THE DATA Start Marker

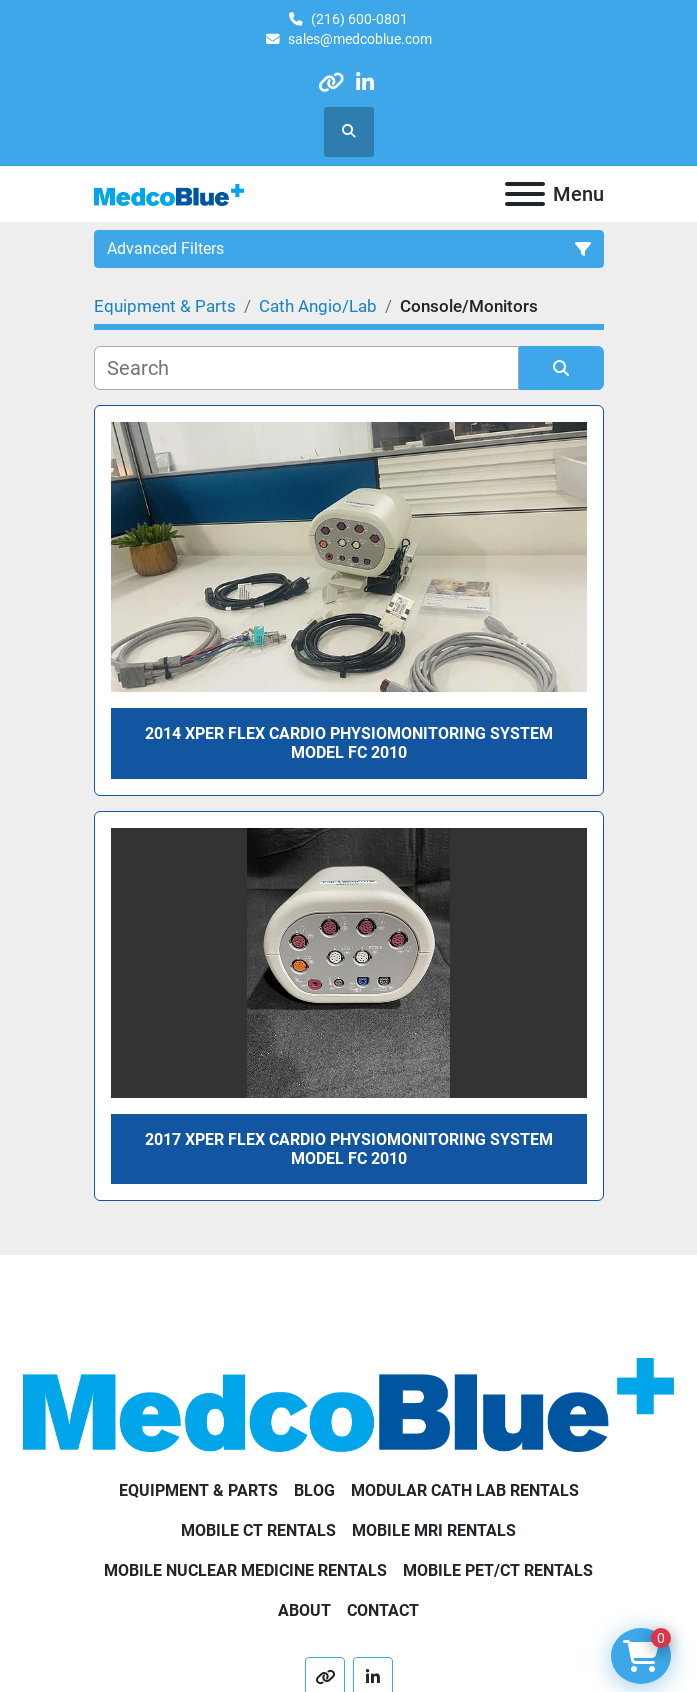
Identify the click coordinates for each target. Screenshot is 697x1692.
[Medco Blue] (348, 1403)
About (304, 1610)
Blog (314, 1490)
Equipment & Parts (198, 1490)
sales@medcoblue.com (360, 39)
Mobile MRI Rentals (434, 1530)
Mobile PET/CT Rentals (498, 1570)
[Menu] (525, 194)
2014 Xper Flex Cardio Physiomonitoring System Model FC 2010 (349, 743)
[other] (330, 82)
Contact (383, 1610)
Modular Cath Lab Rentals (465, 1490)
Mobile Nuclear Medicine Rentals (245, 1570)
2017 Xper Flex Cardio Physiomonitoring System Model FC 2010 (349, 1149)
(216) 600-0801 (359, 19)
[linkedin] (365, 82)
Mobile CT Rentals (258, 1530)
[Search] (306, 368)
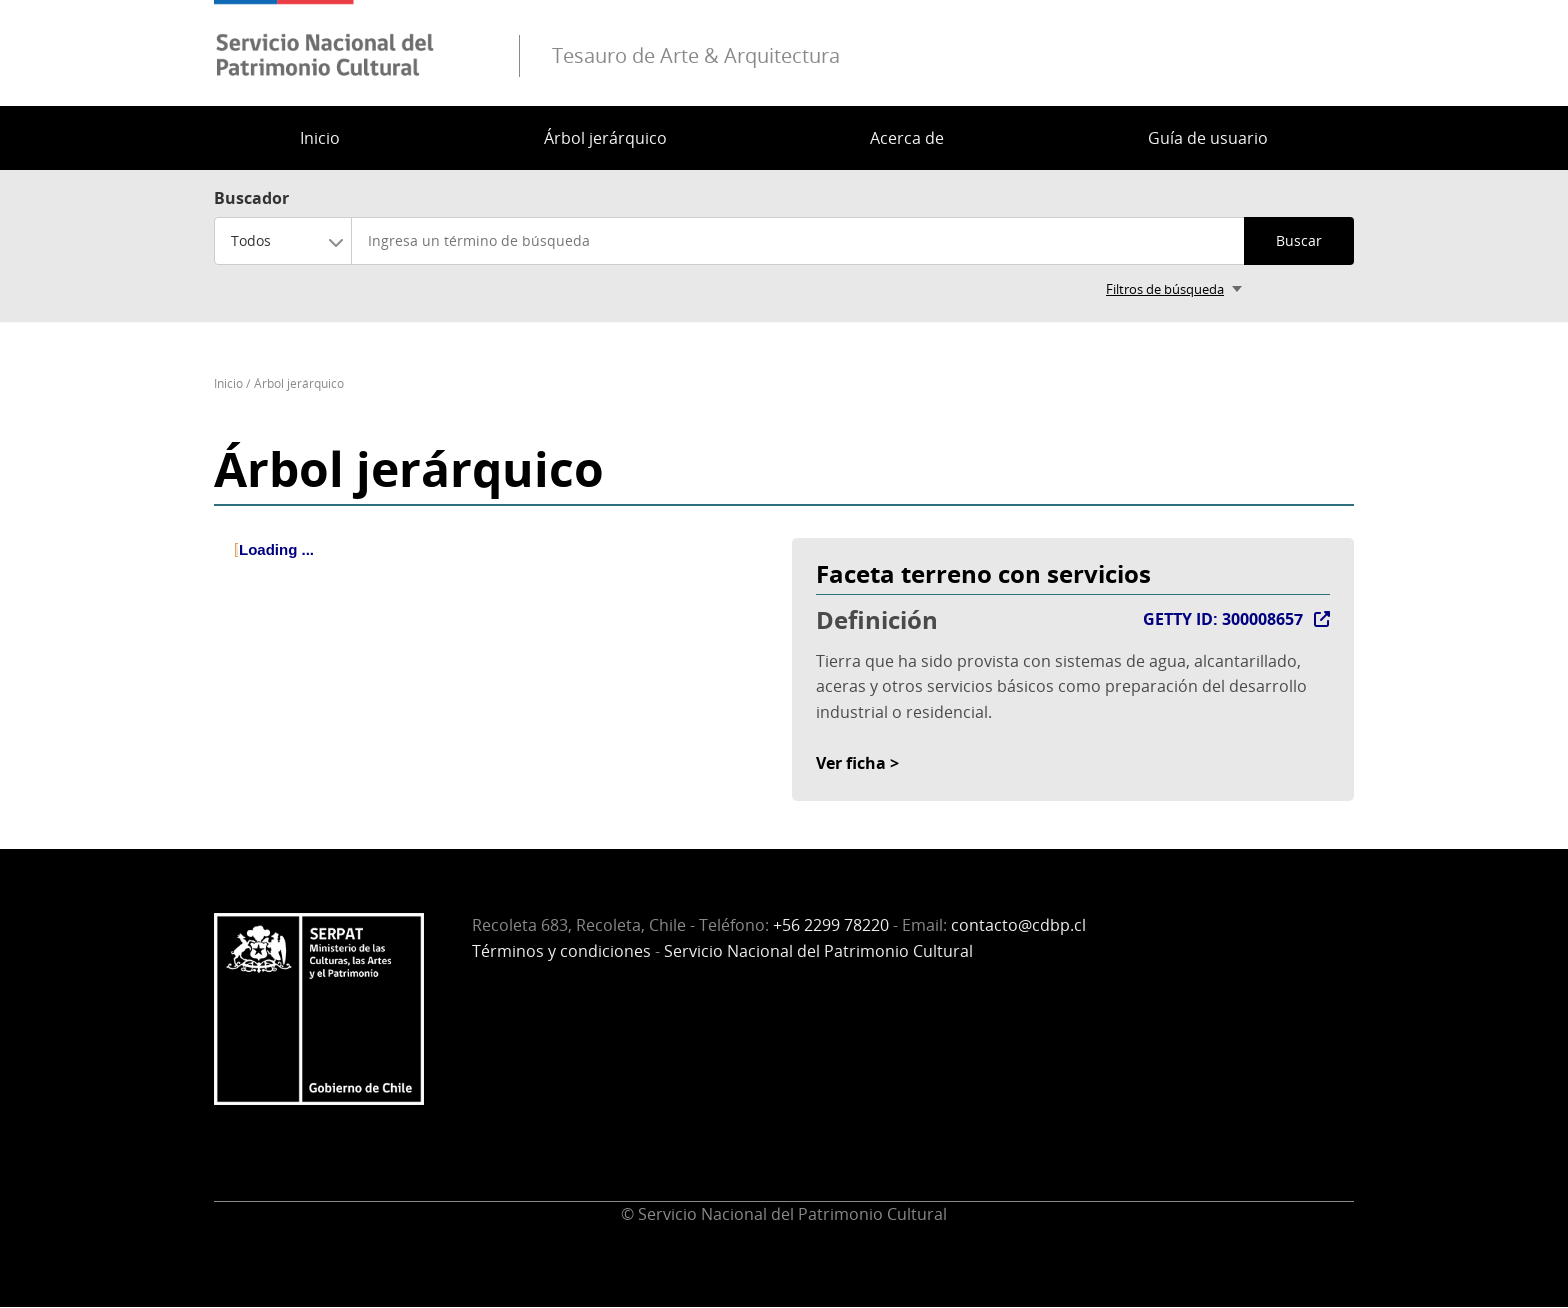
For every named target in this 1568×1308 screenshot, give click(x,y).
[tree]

THE DATA End Marker

- **WORK INSTRUCTIONS**: In the copy, include no pictures; transcribe every record above verbatim.

- **SOLVED EXERCISE**:
Identify the click coordinates for each target. Screenshot is 697x1692.
[Medco Blue] (348, 1403)
About (304, 1610)
Blog (314, 1490)
Equipment & Parts (198, 1490)
sales@medcoblue.com (360, 39)
Mobile MRI Rentals (434, 1530)
Mobile PET/CT Rentals (498, 1570)
[Menu] (525, 194)
2014 Xper Flex Cardio Physiomonitoring System Model FC 2010 (349, 743)
[other] (330, 82)
Contact (383, 1610)
Modular Cath Lab Rentals (465, 1490)
Mobile Nuclear Medicine Rentals (245, 1570)
2017 Xper Flex Cardio Physiomonitoring System Model FC 2010 (349, 1149)
(216) 600-0801 (359, 19)
[linkedin] (365, 82)
Mobile CT Rentals (258, 1530)
[Search] (306, 368)
For every named target in this 1568×1308 screenshot, give click(x,y).
[tree]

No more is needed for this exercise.